Thursday, October 10, 2013

Changing The Bonus Structure

We talk a lot here at the Astron World of HR blog about rewards and compensation--and a lot of times we try to bring up something other than a straight monetary reward. Sure, cash is great but it's not always in great abundance (especially in this economic environment) and even it if is, it's not always the best tool to motivate for future performance. So what else is there? Well Harvard Business School's blog (and one of the researchers is a former classmate of mine) takes a look at the bonus they say that employees really want--even if they don't know it yet.

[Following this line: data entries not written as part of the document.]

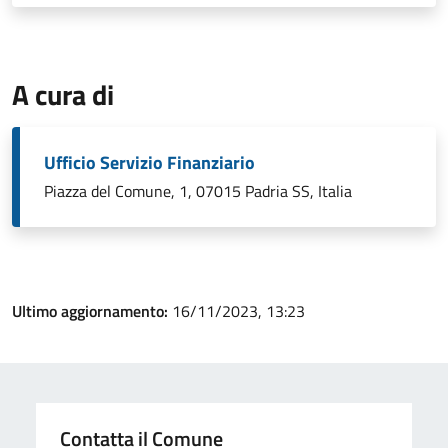
A cura di
Ufficio Servizio Finanziario
Piazza del Comune, 1, 07015 Padria SS, Italia
Ultimo aggiornamento:
16/11/2023, 13:23
Contatta il Comune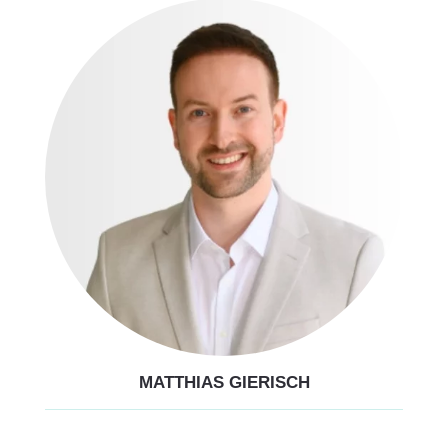
MATTHIAS GIERISCH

Instead of just giving a nice paycheck to employees when they do well, the article suggests, instead that you take that money, give it to the employee, but give the sole caveat that they spend it on prosocial actions towards charities and co-workers. It sounds a little out there (especially since the money is obviously there and the employees may find it strange they have to use it on others if they "earned" it), but there is case evidence to back it up and the article concludes:
Nowadays, people spend more and more time at work, yet less than half of working Americans report being happy with their jobs. Maybe it is time to be creative with the rewards and switch from a self-centered to an altruistic paradigm. Rather than spending a significant amount of time wondering about the big holiday bonus, what if your employees spent some time figuring out how their donations can impact the world, or what kind of gift will make their co-workers happy? 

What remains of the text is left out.